My sister’s partner is an underground construction engineer. The people working on space projects are computer science engineers, robotics engineers, propulsion systems engineers, avionics engineers, mechanical engineers, and so on. My colleagues at the IT company are back-end, front-end engineers or system feature architect engineers.
It’s not uncommon to collect professional diversity in unifying name groups. A doctor can have a PhD in general medicine, psychology or anthropology, archaeology, law history, English literature, bio chemistry, astronomy or philosophy and so on. What teachers, lecturers and professors have in common with one and another is an underlying theme: they transmit knowledge and accompany students on their path of education.
It’s fair to say that the design and UX fields have slowly expanded over the last 40 years. From early beginnings and research and development to today’s insights and processes, we’ve learned a lot, and it would seem this would lead to a sharper, more concise image of what design in technology means today. But the opposite is our impression; the diversity and specialisation has seemingly led to more confusion.
Pragmatism or complication
Jakob Nielsen recently highlighted what he calls a “UX Vocabulary Inflation”, a literal dilution of meaning and clarity in the design fields. His main focus is directed towards the UX specialists, or UX practitioners fields. He lists the stepping stones of achievements in the history of User Experience and points out that these changing ideas also had an influence on the naming of associated professions. What Nielsen doesn’t like is the current trend of dilution and confusion that leads to insecurities and misunderstandings.
Nielsen is not alone: In his article “How to recruit a UX leader with the X factor”, Dr. Philip Hodgson also mentions the extensive confusion resulting from the colourful variety of names in the UX fields.
Recently I read a thread on X (Twitter) where they were talking about “UX Engineers”. It made me think more about the creativity of people inventing terms in areas in which they have no competence, rather than the post’s content itself.
If you’re a product designer looking for a job you may have come across the variety of job descriptions ranging from industrial designers to UX designers, and LinkedIn apparently concludes with its suggestions that “product manager”, “product owner”, “product consultant” and “product designer” are all one and the same.
I can relate to the perception that the increase of terms and names in the design and UX fields may not help with these fields being taken seriously. But I’d argue that a lot of this has to do with our own insecurities as professionals, trying to get jobs at companies who are insecure themselves about their needs and their requirements.
Most companies needing designers don’t even know yet why, or even the fact that they do need design. Most often, design is still seen as an afterthought, something to apply when the actual work is finished.
Many of the companies looking for designers have no actual concept of what they need from them, because by design, design is a process of learning, development and adaptation, not just an expected result to be executed.

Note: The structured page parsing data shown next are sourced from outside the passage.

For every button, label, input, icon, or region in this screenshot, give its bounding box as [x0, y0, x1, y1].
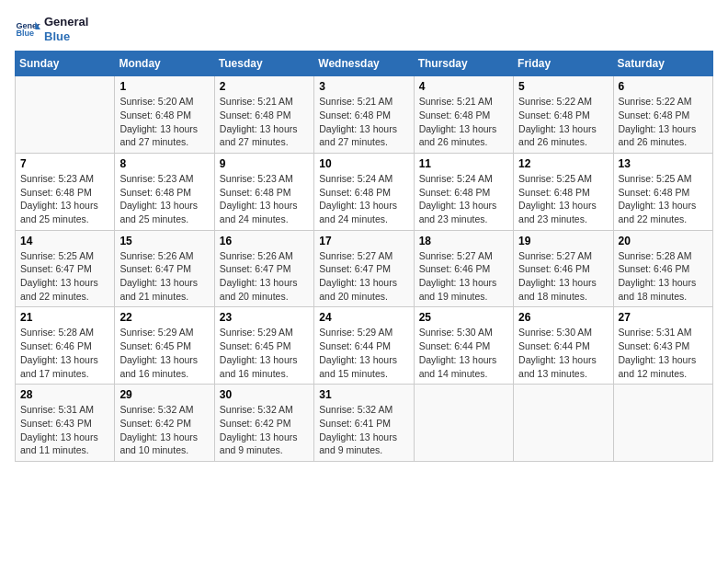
- day-number: 20: [619, 235, 708, 247]
- day-cell: 12Sunrise: 5:25 AMSunset: 6:48 PMDayligh…: [514, 153, 613, 230]
- week-row-2: 7Sunrise: 5:23 AMSunset: 6:48 PMDaylight…: [16, 153, 713, 230]
- day-cell: 23Sunrise: 5:29 AMSunset: 6:45 PMDayligh…: [214, 307, 313, 385]
- day-number: 7: [20, 157, 109, 170]
- day-number: 17: [319, 235, 408, 247]
- weekday-header-thursday: Thursday: [414, 52, 513, 76]
- day-info: Sunrise: 5:32 AMSunset: 6:42 PMDaylight:…: [119, 403, 209, 457]
- logo-text: General Blue: [44, 15, 88, 43]
- day-cell: 11Sunrise: 5:24 AMSunset: 6:48 PMDayligh…: [414, 153, 513, 230]
- day-cell: 17Sunrise: 5:27 AMSunset: 6:47 PMDayligh…: [314, 230, 414, 307]
- day-cell: [16, 76, 115, 154]
- day-info: Sunrise: 5:29 AMSunset: 6:45 PMDaylight:…: [119, 326, 209, 380]
- day-info: Sunrise: 5:27 AMSunset: 6:46 PMDaylight:…: [419, 249, 508, 304]
- day-cell: 22Sunrise: 5:29 AMSunset: 6:45 PMDayligh…: [115, 307, 214, 385]
- day-info: Sunrise: 5:23 AMSunset: 6:48 PMDaylight:…: [119, 172, 209, 226]
- day-info: Sunrise: 5:28 AMSunset: 6:46 PMDaylight:…: [619, 249, 708, 304]
- day-number: 1: [119, 80, 209, 93]
- day-cell: 6Sunrise: 5:22 AMSunset: 6:48 PMDaylight…: [613, 76, 712, 154]
- day-number: 2: [220, 80, 309, 93]
- logo-icon: General Blue: [15, 17, 40, 42]
- day-info: Sunrise: 5:23 AMSunset: 6:48 PMDaylight:…: [20, 172, 109, 226]
- day-info: Sunrise: 5:26 AMSunset: 6:47 PMDaylight:…: [119, 249, 209, 304]
- day-cell: 10Sunrise: 5:24 AMSunset: 6:48 PMDayligh…: [314, 153, 414, 230]
- day-cell: 18Sunrise: 5:27 AMSunset: 6:46 PMDayligh…: [414, 230, 513, 307]
- day-number: 6: [619, 80, 708, 93]
- day-cell: 21Sunrise: 5:28 AMSunset: 6:46 PMDayligh…: [16, 307, 115, 385]
- day-number: 27: [619, 311, 708, 324]
- day-info: Sunrise: 5:21 AMSunset: 6:48 PMDaylight:…: [319, 95, 408, 149]
- day-info: Sunrise: 5:21 AMSunset: 6:48 PMDaylight:…: [220, 95, 309, 149]
- day-cell: 16Sunrise: 5:26 AMSunset: 6:47 PMDayligh…: [214, 230, 313, 307]
- day-number: 18: [419, 235, 508, 247]
- day-cell: 28Sunrise: 5:31 AMSunset: 6:43 PMDayligh…: [16, 385, 115, 462]
- svg-text:Blue: Blue: [16, 29, 34, 38]
- week-row-4: 21Sunrise: 5:28 AMSunset: 6:46 PMDayligh…: [16, 307, 713, 385]
- day-cell: 4Sunrise: 5:21 AMSunset: 6:48 PMDaylight…: [414, 76, 513, 154]
- day-number: 19: [518, 235, 608, 247]
- day-number: 22: [119, 311, 209, 324]
- week-row-1: 1Sunrise: 5:20 AMSunset: 6:48 PMDaylight…: [16, 76, 713, 154]
- day-info: Sunrise: 5:24 AMSunset: 6:48 PMDaylight:…: [319, 172, 408, 226]
- day-number: 12: [518, 157, 608, 170]
- day-cell: [514, 385, 613, 462]
- day-cell: 30Sunrise: 5:32 AMSunset: 6:42 PMDayligh…: [214, 385, 313, 462]
- day-cell: 13Sunrise: 5:25 AMSunset: 6:48 PMDayligh…: [613, 153, 712, 230]
- weekday-header-tuesday: Tuesday: [214, 52, 313, 76]
- day-info: Sunrise: 5:25 AMSunset: 6:48 PMDaylight:…: [518, 172, 608, 226]
- day-cell: 8Sunrise: 5:23 AMSunset: 6:48 PMDaylight…: [115, 153, 214, 230]
- day-cell: [414, 385, 513, 462]
- day-cell: 15Sunrise: 5:26 AMSunset: 6:47 PMDayligh…: [115, 230, 214, 307]
- week-row-3: 14Sunrise: 5:25 AMSunset: 6:47 PMDayligh…: [16, 230, 713, 307]
- header: General Blue General Blue: [15, 15, 713, 43]
- day-number: 13: [619, 157, 708, 170]
- day-number: 14: [20, 235, 109, 247]
- day-number: 24: [319, 311, 408, 324]
- day-number: 9: [220, 157, 309, 170]
- day-info: Sunrise: 5:31 AMSunset: 6:43 PMDaylight:…: [619, 326, 708, 380]
- calendar: SundayMondayTuesdayWednesdayThursdayFrid…: [15, 51, 713, 462]
- day-info: Sunrise: 5:23 AMSunset: 6:48 PMDaylight:…: [220, 172, 309, 226]
- weekday-header-saturday: Saturday: [613, 52, 712, 76]
- day-number: 25: [419, 311, 508, 324]
- day-number: 8: [119, 157, 209, 170]
- day-cell: 14Sunrise: 5:25 AMSunset: 6:47 PMDayligh…: [16, 230, 115, 307]
- weekday-header-monday: Monday: [115, 52, 214, 76]
- day-number: 10: [319, 157, 408, 170]
- day-cell: 25Sunrise: 5:30 AMSunset: 6:44 PMDayligh…: [414, 307, 513, 385]
- day-info: Sunrise: 5:31 AMSunset: 6:43 PMDaylight:…: [20, 403, 109, 457]
- day-cell: 20Sunrise: 5:28 AMSunset: 6:46 PMDayligh…: [613, 230, 712, 307]
- day-info: Sunrise: 5:29 AMSunset: 6:44 PMDaylight:…: [319, 326, 408, 380]
- weekday-header-friday: Friday: [514, 52, 613, 76]
- day-cell: 1Sunrise: 5:20 AMSunset: 6:48 PMDaylight…: [115, 76, 214, 154]
- logo: General Blue General Blue: [15, 15, 88, 43]
- day-info: Sunrise: 5:27 AMSunset: 6:47 PMDaylight:…: [319, 249, 408, 304]
- day-number: 26: [518, 311, 608, 324]
- day-cell: 26Sunrise: 5:30 AMSunset: 6:44 PMDayligh…: [514, 307, 613, 385]
- day-cell: 5Sunrise: 5:22 AMSunset: 6:48 PMDaylight…: [514, 76, 613, 154]
- weekday-header-wednesday: Wednesday: [314, 52, 414, 76]
- day-number: 30: [220, 388, 309, 401]
- day-cell: 3Sunrise: 5:21 AMSunset: 6:48 PMDaylight…: [314, 76, 414, 154]
- day-info: Sunrise: 5:26 AMSunset: 6:47 PMDaylight:…: [220, 249, 309, 304]
- day-info: Sunrise: 5:29 AMSunset: 6:45 PMDaylight:…: [220, 326, 309, 380]
- day-number: 3: [319, 80, 408, 93]
- day-cell: 24Sunrise: 5:29 AMSunset: 6:44 PMDayligh…: [314, 307, 414, 385]
- day-info: Sunrise: 5:28 AMSunset: 6:46 PMDaylight:…: [20, 326, 109, 380]
- day-info: Sunrise: 5:21 AMSunset: 6:48 PMDaylight:…: [419, 95, 508, 149]
- day-info: Sunrise: 5:25 AMSunset: 6:47 PMDaylight:…: [20, 249, 109, 304]
- day-info: Sunrise: 5:32 AMSunset: 6:41 PMDaylight:…: [319, 403, 408, 457]
- day-info: Sunrise: 5:32 AMSunset: 6:42 PMDaylight:…: [220, 403, 309, 457]
- day-info: Sunrise: 5:30 AMSunset: 6:44 PMDaylight:…: [518, 326, 608, 380]
- day-cell: 31Sunrise: 5:32 AMSunset: 6:41 PMDayligh…: [314, 385, 414, 462]
- day-info: Sunrise: 5:22 AMSunset: 6:48 PMDaylight:…: [518, 95, 608, 149]
- day-number: 21: [20, 311, 109, 324]
- day-cell: 9Sunrise: 5:23 AMSunset: 6:48 PMDaylight…: [214, 153, 313, 230]
- day-cell: 2Sunrise: 5:21 AMSunset: 6:48 PMDaylight…: [214, 76, 313, 154]
- day-info: Sunrise: 5:30 AMSunset: 6:44 PMDaylight:…: [419, 326, 508, 380]
- day-cell: 27Sunrise: 5:31 AMSunset: 6:43 PMDayligh…: [613, 307, 712, 385]
- day-number: 11: [419, 157, 508, 170]
- day-cell: 29Sunrise: 5:32 AMSunset: 6:42 PMDayligh…: [115, 385, 214, 462]
- day-info: Sunrise: 5:27 AMSunset: 6:46 PMDaylight:…: [518, 249, 608, 304]
- day-info: Sunrise: 5:20 AMSunset: 6:48 PMDaylight:…: [119, 95, 209, 149]
- day-number: 23: [220, 311, 309, 324]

A more coherent analysis of job diversity
I believe that between the artistic viewpoint and the concept viewpoint, there is a span of jobs with design tasks along that spectrum. And on the other side, between research and development, there are tasks aiming to learn, to inform us, to experiment and build upon that information, until we make progress.

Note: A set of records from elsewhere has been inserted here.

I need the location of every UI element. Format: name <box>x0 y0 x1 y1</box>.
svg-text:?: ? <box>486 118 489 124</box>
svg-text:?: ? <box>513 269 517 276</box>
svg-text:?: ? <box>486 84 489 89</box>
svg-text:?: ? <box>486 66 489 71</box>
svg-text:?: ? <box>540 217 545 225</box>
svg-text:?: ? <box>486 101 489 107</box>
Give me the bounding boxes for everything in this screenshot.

If we put these two dimensions on a horizontal line and set them apart, we get a tension field in which design jobs find their spot. Some are leaning more towards the inspirational concept, so that’s more what graphic designers do. On the other side of the spectrum, product designers operate more with iterative cycles: they learn, build, check if what they built works and then introduce changes to optimise their product.
To get this out of the way: I’m not implying that illustrators and graphic designers cannot do their own research, say, to come up with a concept for a logo. It’s just not the same kind of work UX researchers do, when they’re conducting surveys and listening sessions to explore needs and expectations of potential users of a system.
This matrix may not be perfect, but it helped me to recognise the fundamental differences with expectation sets for each profession. Suddenly, User Centred Design and UX, or product design, or interaction design, do no longer seem one and the same.
Dynamics of organic evolution and classification
Putting design professions in one or the other corner of this matrix doesn’t negate how these job profiles came to be. Each term has its own history following a process of distinction, separating them from a more general description.
I expect the job landscape to continue to shift and adapt to changing requirements for any profession in the design fields. Given the current progress with LLMs and AIs, we can already foresee a wave of profound changes in the near future.
Botany today is not exactly what it was in Darwin’s times. The same is true for medicine and engineering. We learn, adjust, adapt and change. If we wouldn’t be able to do that as designers, we would fail our inherited mission, to connect what we see and improve it for people to have delightful and enjoyable experiences with it.
Call it UX or UCD or industrial, interior, graphic, type or product design — this mission is something we all share. Let’s rely on what makes our job unique, and we’ll continue to define meaning for it through our work.